2. Using undetectable drugs

This gets at a larger issue: it’s simply hard to test people for performance-enhancing drugs. From 1998-2005, they couldn’t test for blood doping or HGH. In addition, EPO “has a very narrow testing window” and wasn’t even testable until 2000. Testosterone is notoriously hard to detect as well.

These are all drugs Armstrong allegedly used.

Most of the cyclists who have been taken down by doping scandals haven’t had glaring positive tests, they’ve been hunted down in meticulous investigations like this.

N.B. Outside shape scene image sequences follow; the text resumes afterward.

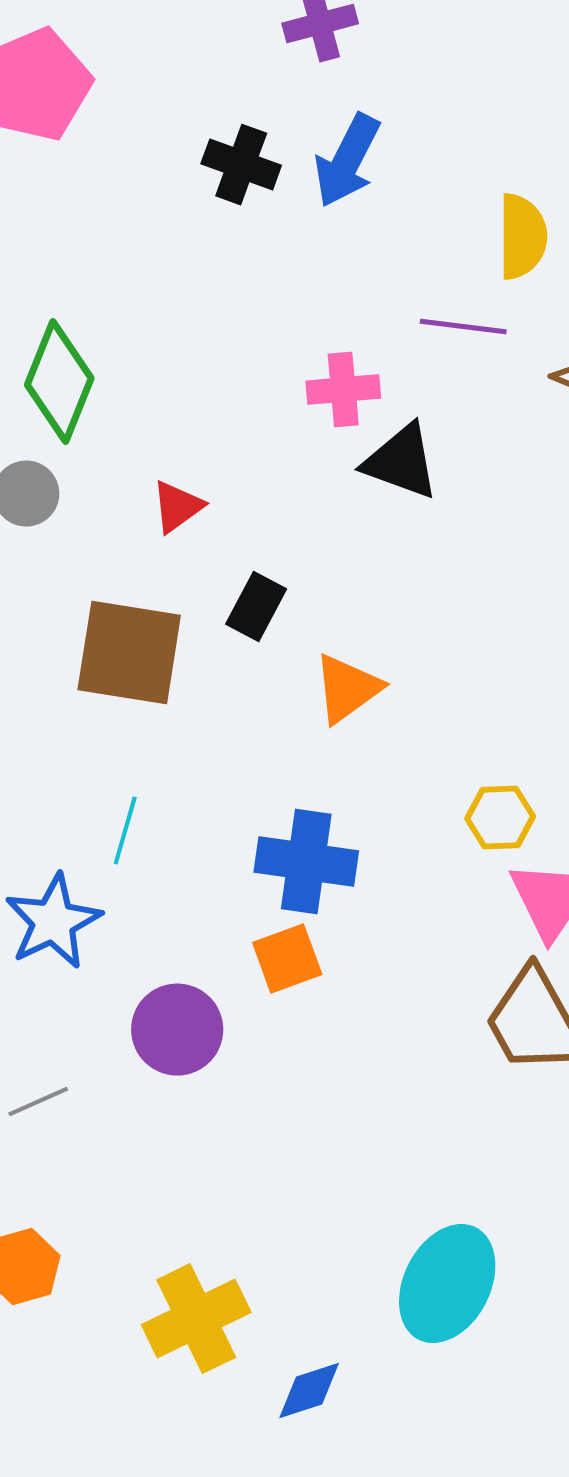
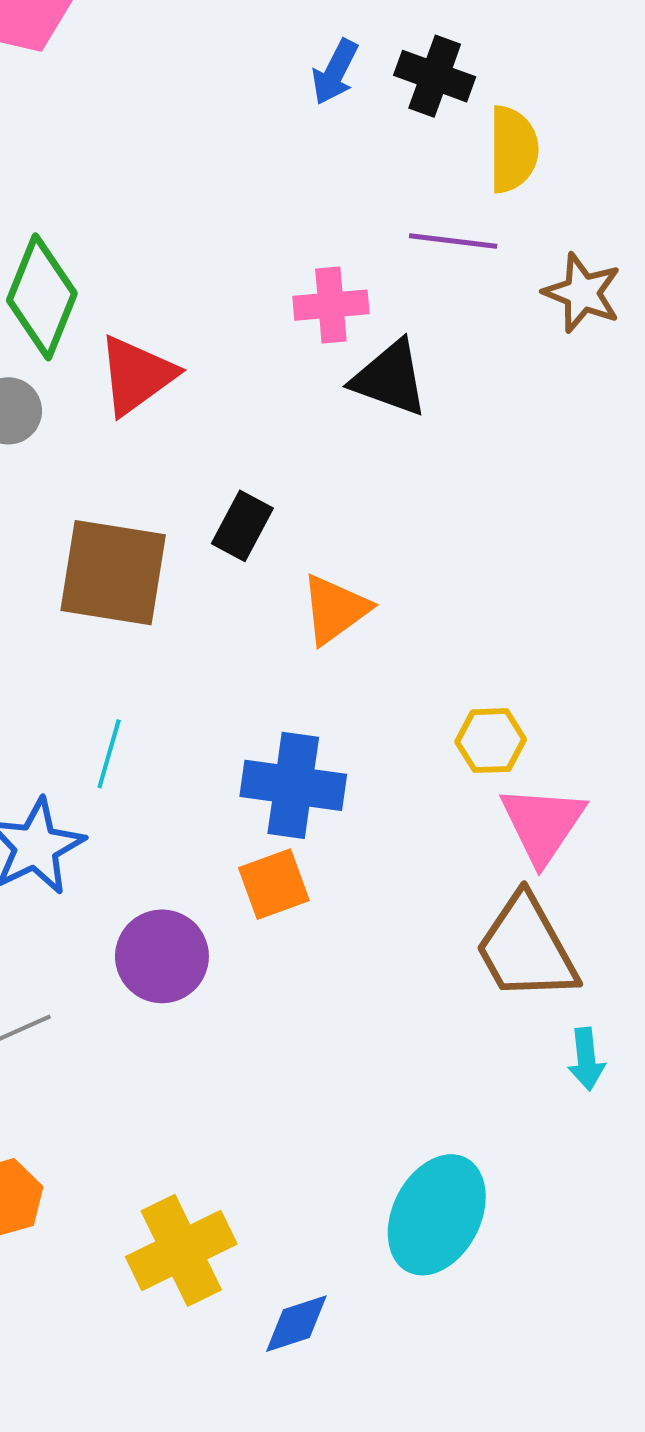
blue arrow: (347, 161) -> (335, 72), size x0.7
black cross: (241, 165) -> (435, 76), moved
red triangle: (177, 507) -> (137, 375), moved, size x1.5

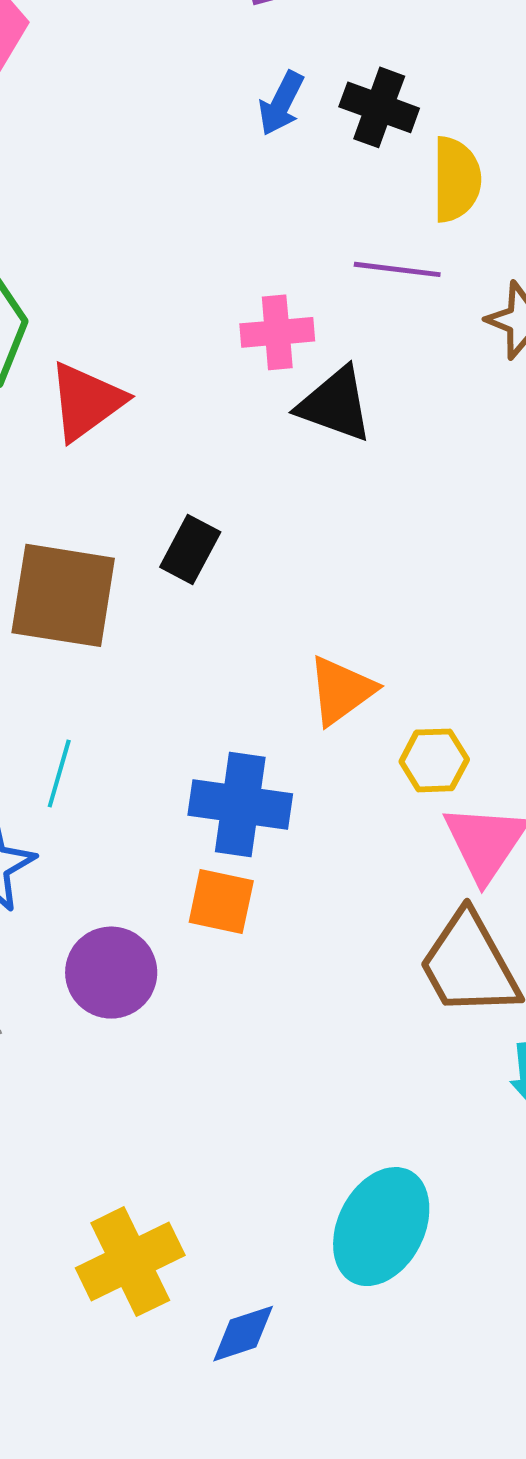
orange triangle: (335, 609) -> (341, 690), moved
orange square: (274, 884) -> (221, 901), turned 32

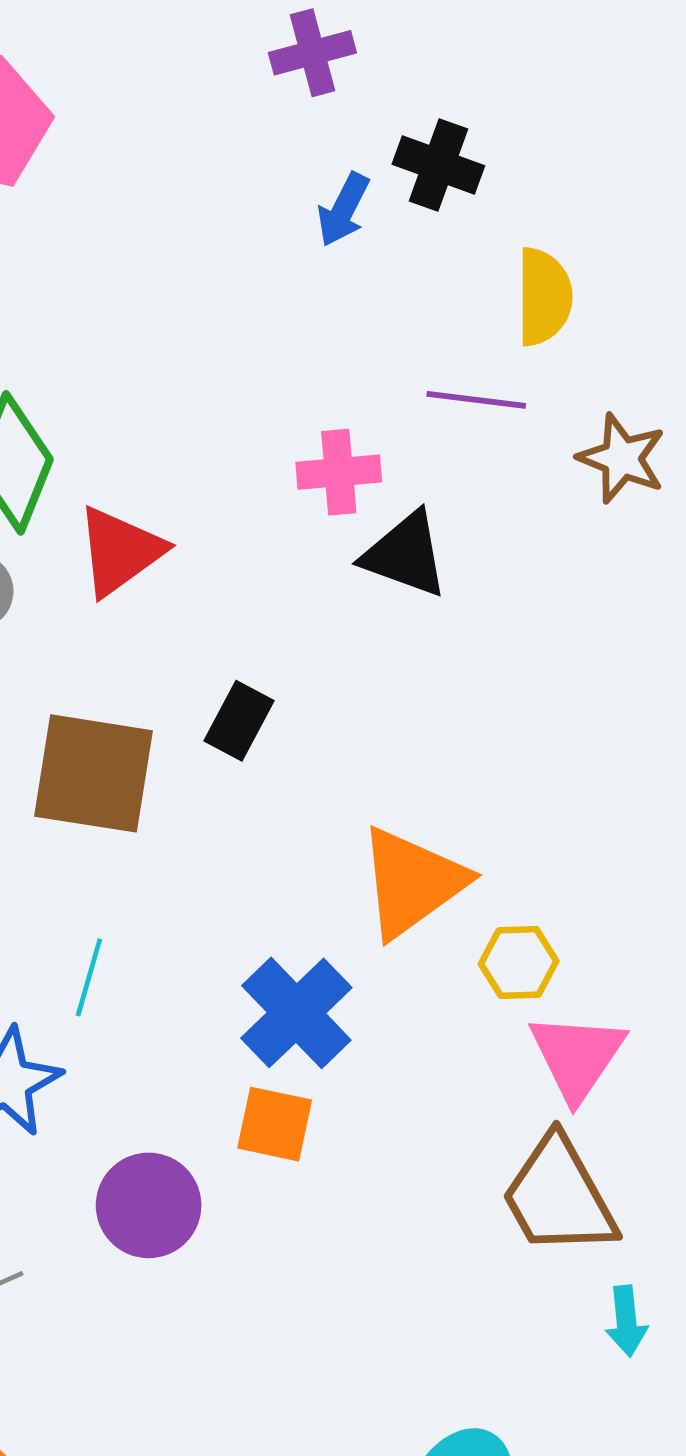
black cross: (379, 107) -> (438, 165), moved
orange triangle: (341, 690) -> (412, 882), size x1.4
blue cross: (240, 804) -> (296, 1013), turned 38

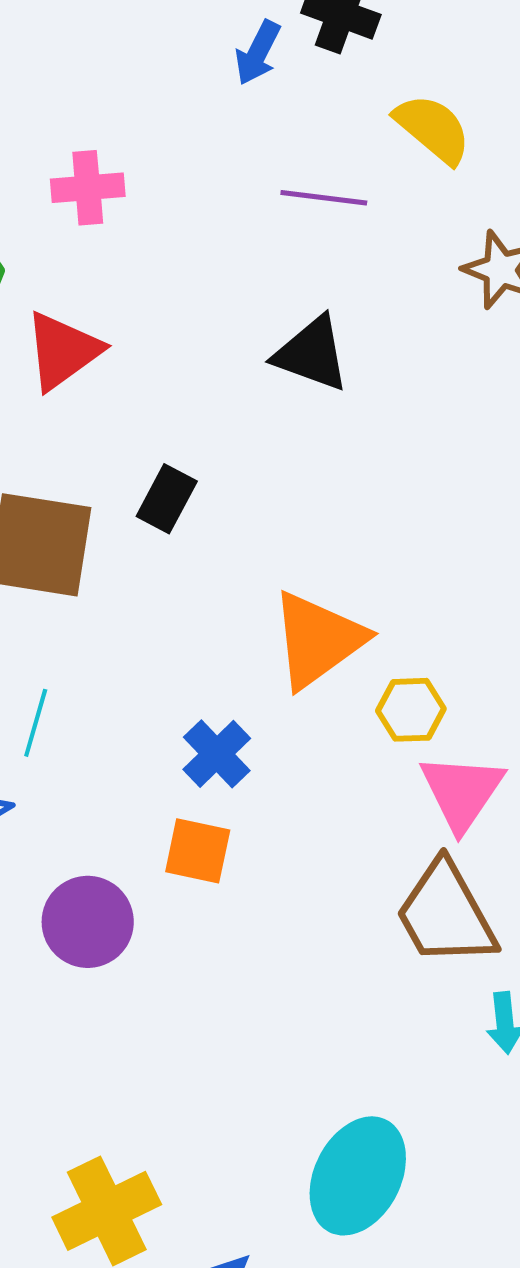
yellow semicircle: (544, 297) -> (433, 129), turned -50
purple line: (476, 400) -> (324, 198), moved
pink cross: (339, 472) -> (88, 188), moved
blue cross: (296, 1013) -> (217, 754), size x0.7

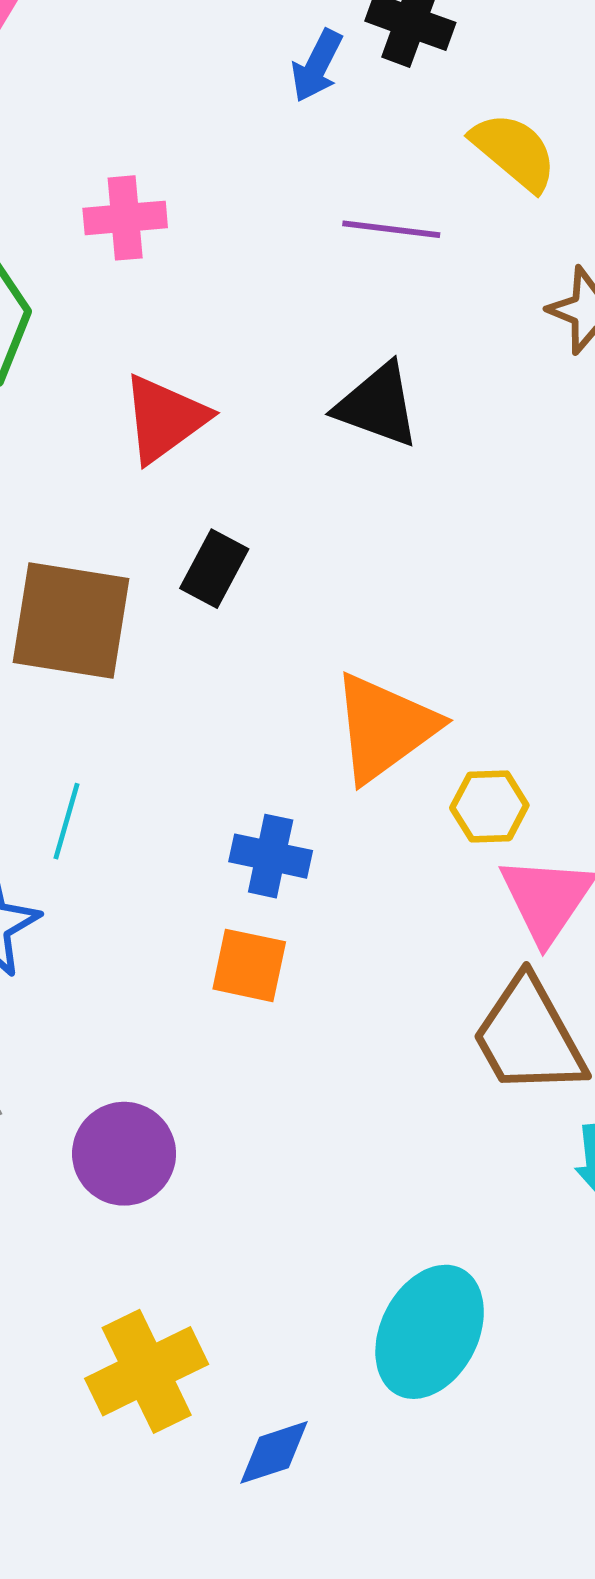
red triangle: (63, 351) -> (165, 419), moved
blue cross: (217, 754) -> (271, 856), turned -34
purple circle: (88, 922) -> (124, 1154), moved

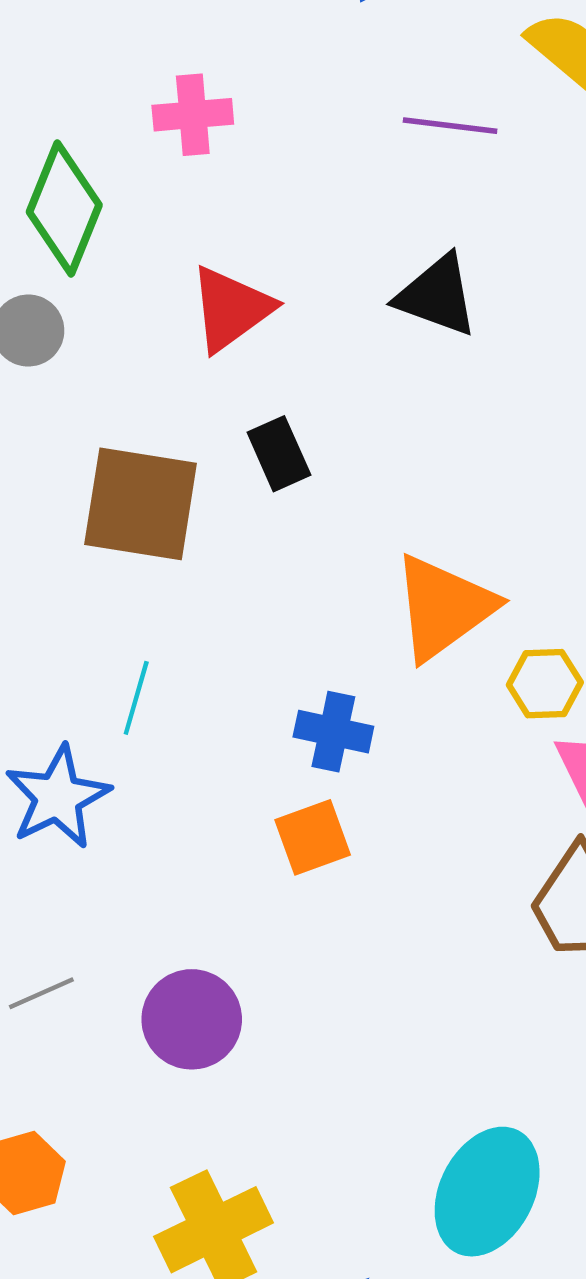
black rectangle: (214, 569) -> (279, 454), turned -52
orange square: (249, 965) -> (313, 837), turned -32

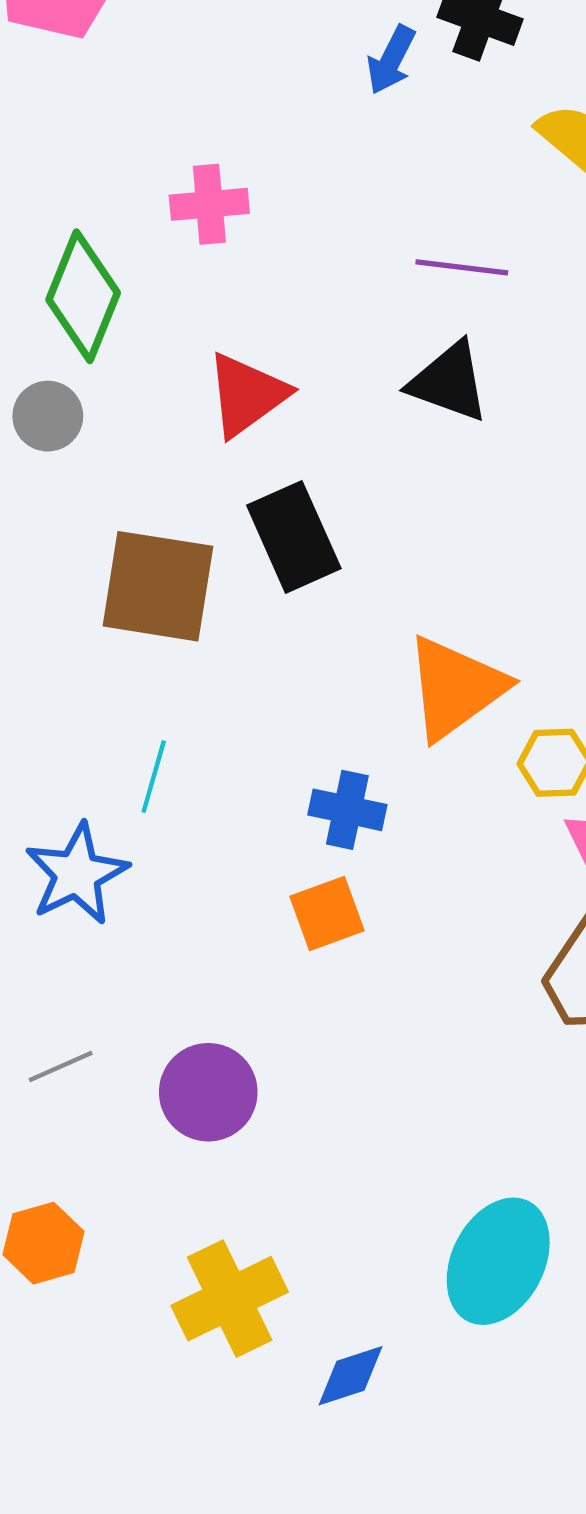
purple line: (450, 126) -> (462, 267), moved
black rectangle: (279, 454) -> (294, 537), size x1.5

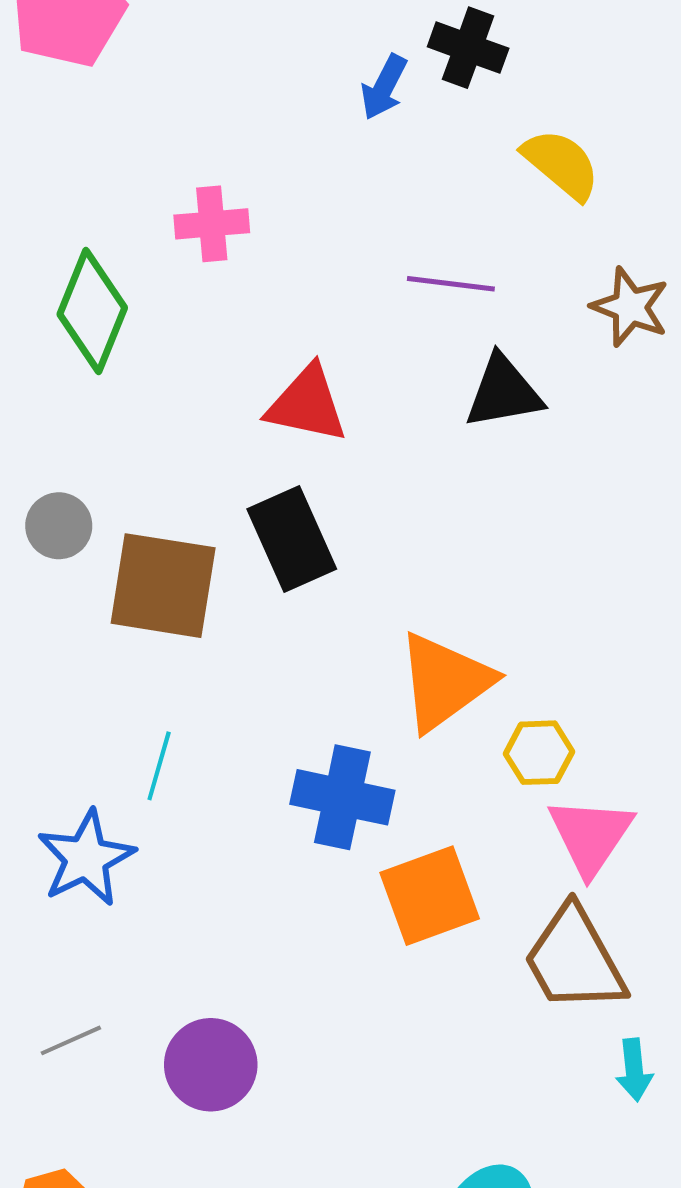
black triangle: (449, 382) -> (504, 392), moved, turned -30
red triangle: (247, 395) -> (307, 404), moved, turned 48
gray circle: (48, 416) -> (59, 526), moved
blue cross: (347, 810) -> (342, 797), size x1.4
orange square: (327, 914) -> (430, 896), moved, size x1.4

3. Having a really good doctor who knew how to beat the tests

Armstrong had a long relationship with Dr. Michele Ferrari, who allegedly knew what he was doing when it came to doping. Here’s an example of how complicated things got in the USADA report:

“Dr. Ferrari recognized that the EPO testing method works through separating and measuring the quantity (known as “intensity”) of various types of EPO and comparing the ratio of EPO bands in what is known as the “basic” region (where the bands tend to be caused by the administration of synthetic EPO) to bands in the acidic region (where the bands are naturally produced). However, because the test operates by measuring a ratio, the test can be fooled to a degree by increasing the amount of EPO in the acidic region (i.e., those produced naturally),which can be accomplished by stimulating natural production of EPO either through going to altitude or by sleeping in an altitude tent (also known as a “hypoxic chamber”). Dr. Ferrari advised the use of hypoxic chambers to reduce the effectiveness of the EPO test in detecting the use of synthetic EPO. Regular training at altitude (such as at St. Moritz, Tenerife or Aspen) would achieve a similar result.”

4. Saline

The report says the team injected its riders with saline in order to trick the test. An example:

One of the bolder examples of the use of saline to fool the testers was at the 1998 World Championships when Armstrong’s doctor literally smuggled past a UCI official a liter of saline concealed under his rain coat and administered it to Armstrong to lower his hematocrit right before a blood check.

So even though the “he never tested positive” excuse looks good on paper, the USADA has a pretty convincing answer for why that doesn’t matter.